Users (sometimes) are not notified when they received a message

nonno commented 3 years ago

Describe the bug

Sometimes when a user writes to another one, the recipient isn't notified. No push notification on the browser/Android app, no email, nothing.

To Reproduce

It's not easy to reproduce, but I can say that it happened to me many times and also to some of the users I contacted (or at least they said so). The first one I can remember is a message I sent on February 2021 to a couple that hosted me a few months earlier, they answered three months later with a "sorry, I didn't see the message". More recently I had a conversation with a user in Spain. I asked them for hospitality, they answered... then they didn't see my messages until a few days later, when it was too late. I explained that there is this bug, and during this conversation I could experience that sometimes I received the notifications (push and email), on some others I didn't... and on the other side they told me that the behaviour was the same. Like if in one moment notifications worked for both, and after a while it didn't for any. It could have been a coincidence. A few weeks ago a couple of users wrote me. I saw the message of one of the two more than 24 hours later just because I'm aware of the issue and daily/weekly I log-in to check messages.

Expected behaviour

Users should be notified with push notifications and/or email in a reasonable amount of time (I would say a few seconds for push, a few minutes or maximum hours for emails).

Additional context

It has been reported many times by many people. More than a problem of emails not sent (in this case the bug could be here around https://github.com/Trustroots/trustroots/blob/master/modules/core/server/services/email.server.service.js#L32) I would say it's a problem of notifications not sent (https://github.com/Trustroots/trustroots/blob/master/modules/messages/server/jobs/message-unread.server.job.js#L266). I tried to do a test on my machine with two fake users, and I couldn't reproduce the issue but I noticed a DeprecationWarning: collection.update is deprecated. Use updateOne, updateMany or bulkWrite instead. I would say that the first thing to do could be solving that warning and others if any. Then removing dead code (Facebook notifications? I never received any notifications on Facebook in 18 months).

Add links to discussion on Slack (or Discourse). https://trustroots.slack.com/archives/C0A3Q15SS/p1614874427039000 https://trustroots.slack.com/archives/C0A3Q15SS/p1620804159014000 https://trustroots.slack.com/archives/C0A3Q15SS/p1626683054005800 https://trustroots.slack.com/archives/C0A3Q15SS/p1630343535000300 https://trustroots.slack.com/archives/C0A3Q15SS/p1632812245003400

Note

When a user writes to other ones and they don't receive answers, they could think that this network is full of phantom profiles and stop to use it. If too often you don't receive an answer or you receive it too late, you stop using the platform for last minute requests. People not receiving notifications probably don't login as often as they would do without the bug, they could forget about having a profile and stop logging in. People that don't log-in after a few months disappear from the map because of the automatic filter "Online in the past 6 months" => less available members => less people using the platform...

simison commented 3 years ago

Thanks for summarizing and collecting links to convos! You are right, I think message deliverability is most important to solve at the moment. Just nobody has had time or needed knowledge.

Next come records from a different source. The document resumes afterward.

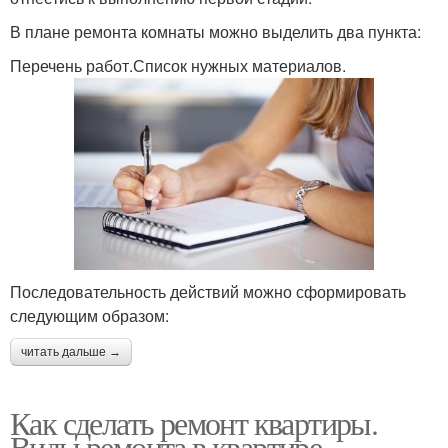
В плане ремонта комнаты можно выделить два пункта:
Перечень работ.Список нужных материалов.
Последовательность действий можно сформировать
следующим образом:
читать дальше →
Как сделать ремонт квартиры.
Виды ремонта в квартире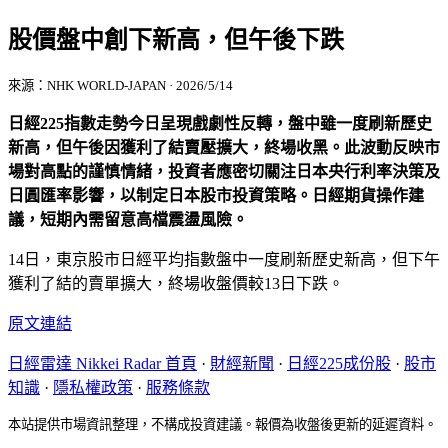
股價盤中創下新高，但午後下跌
來源：NHK WORLD-JAPAN · 2026/5/14
日經225指數走勢今日呈現戲劇性反轉，盤中雖一度刷新歷史
新高，但午後因獲利了結賣壓擴大，終場收黑。此波動反映市
場對高點的謹慎情緒，投資者應密切關注日本央行利率決策及
日圓匯率影響，以制定日本股市投資策略。日經期貨操作建
議，短期內需留意高檔震盪風險。
14日，東京股市日經平均指數盤中一度刷新歷史新高，但下午
獲利了結的賣單擴大，終場收盤價較13日下跌。
原文連結
日經雷達 Nikkei Radar 首頁
·
財經新聞
·
日經225成份股
·
股市
知識
·
隱私權政策
·
服務條款
本站提供市場資訊整理，不構成投資建議。報價為收盤後更新的延遲資料。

It's intermittent, e.g. email notifications worked fine fine for me this week, but it's clear from feedback they're not performing well. Locally I haven't been able to reproduce regardless of few attempts, and errors logs don't offer any hints.

I tried to do a test on my machine with two fake users, and I couldn't reproduce the issue but I noticed a DeprecationWarning: collection.update is deprecated. Use updateOne, updateMany or bulkWrite instead.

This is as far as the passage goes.